# At Last



## Plum (May 4, 2006)

Well, the fish project is moving along nicely now.

I have the 960 up and running, though have run into some issues with my 450 Gallon sump...... it has given me a headache with a slow leak for about 30 days now... The wife is not pleased!!

Along with my original plan, I started construction on some of the plywood ponds, having already completed a tier system with a 600 Gallon pond on the bottom, and 300 Gallon on the top.

Here's a video i took of the 960 just getting up and running -






Need better looking fish though....


----------



## Guest (Sep 2, 2010)

No video showing Plum


----------



## Plum (May 4, 2006)

I must be getting old....

have no idea how to get it directly on the site!!


----------



## Lifer374 (Dec 5, 2003)

Plum said:


> Need better looking fish though....


Gotta agree with you on that one.







Good job!






The "Insert Media" tab above.

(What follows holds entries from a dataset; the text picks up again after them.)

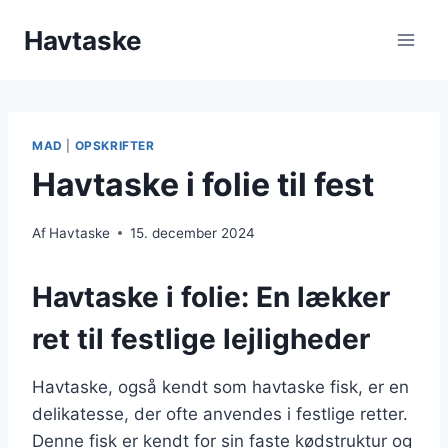
Fortsæt
Havtaske
til
indhold
MAD
|
OPSKRIFTER
Havtaske i folie til fest
Af
Havtaske
15. december 2024
Havtaske i folie: En lækker
ret til festlige lejligheder
Havtaske, også kendt som havtaske fisk, er en
delikatesse, der ofte anvendes i festlige retter.
Denne fisk er kendt for sin faste kødstruktur og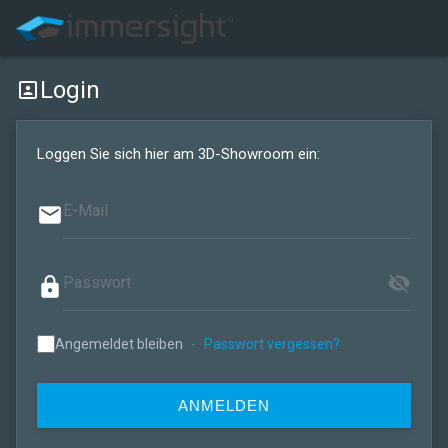
Login
portrait
Loggen Sie sich hier am 3D-Showroom ein:
email
visibility_off
lock
Angemeldet bleiben
-
Passwort vergessen?
ANMELDEN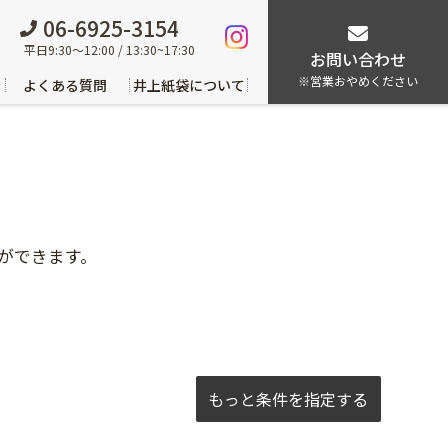
06-6925-3154
平日9:30～12:00 / 13:30~17:30
お問い合わせ
※営業おやめください
よくある質問
井上紙袋について
ができます。
もっと条件を指定する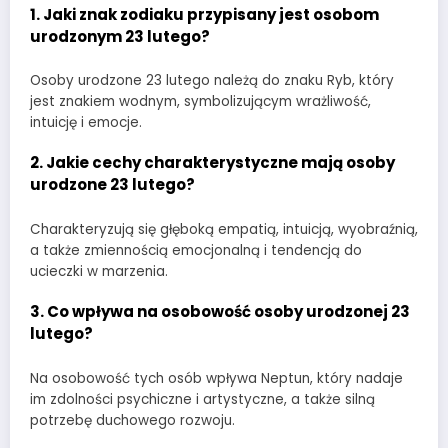
1.
Jaki znak zodiaku przypisany jest osobom
urodzonym 23 lutego?
Osoby urodzone 23 lutego należą do znaku Ryb, który
jest znakiem wodnym, symbolizującym wrażliwość,
intuicję i emocje.
2.
Jakie cechy charakterystyczne mają osoby
urodzone 23 lutego?
Charakteryzują się głęboką empatią, intuicją, wyobraźnią,
a także zmiennością emocjonalną i tendencją do
ucieczki w marzenia.
3.
Co wpływa na osobowość osoby urodzonej 23
lutego?
Na osobowość tych osób wpływa Neptun, który nadaje
im zdolności psychiczne i artystyczne, a także silną
potrzebę duchowego rozwoju.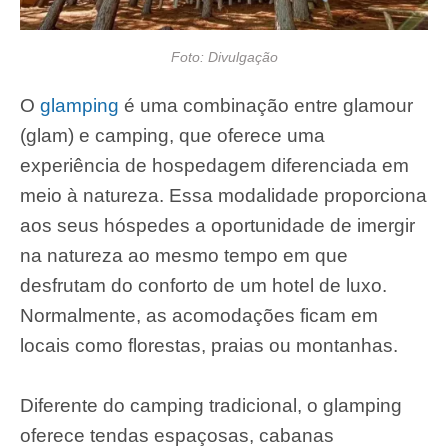
Foto: Divulgação
O
glamping
é uma combinação entre glamour
(glam) e camping, que oferece uma
experiência de hospedagem diferenciada em
meio à natureza. Essa modalidade proporciona
aos seus hóspedes a oportunidade de imergir
na natureza ao mesmo tempo em que
desfrutam do conforto de um hotel de luxo.
Normalmente, as acomodações ficam em
locais como florestas, praias ou montanhas.
Diferente do camping tradicional, o glamping
oferece tendas espaçosas, cabanas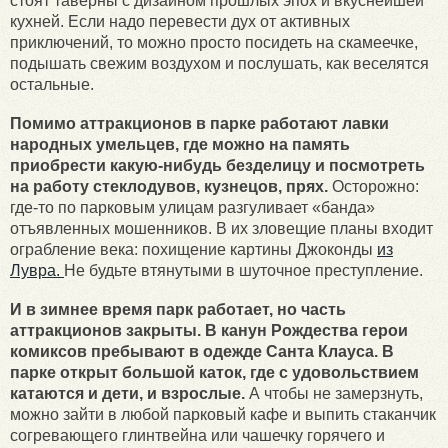
стоят таверны с дизайном прошлых эпох и вкуснейшей
кухней. Если надо перевести дух от активных
приключений, то можно просто посидеть на скамеечке,
подышать свежим воздухом и послушать, как веселятся
остальные.
Помимо аттракционов в парке работают лавки
народных умельцев, где можно на память
приобрести какую-нибудь безделицу и посмотреть
на работу стеклодувов, кузнецов, прях.
Осторожно:
где-то по парковым улицам разгуливает «банда»
отъявленных мошенников. В их зловещие планы входит
ограбление века: похищение картины Джоконды
из
Лувра.
Не будьте втянутыми в шуточное преступление.
И в зимнее время парк работает, но часть
аттракционов закрыты. В канун Рождества герои
комиксов пребывают в одежде Санта Клауса. В
парке открыт большой каток, где с удовольствием
катаются и дети, и взрослые.
А чтобы не замерзнуть,
можно зайти в любой парковый кафе и выпить стаканчик
согревающего глинтвейна или чашечку горячего и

Just copy and paste the URL in there while your typing a post.


----------



## cmulawka (Dec 11, 2007)

Ha Having a big tank it is actually manditory you swim in it....


----------



## His Majesty (Apr 5, 2005)

960g tank? thats big. is it going to be another piranha tank or something more exotic?

look forward to seeing it develop. keep us posted


----------



## Soul Assassin (Nov 21, 2006)

any updates?


----------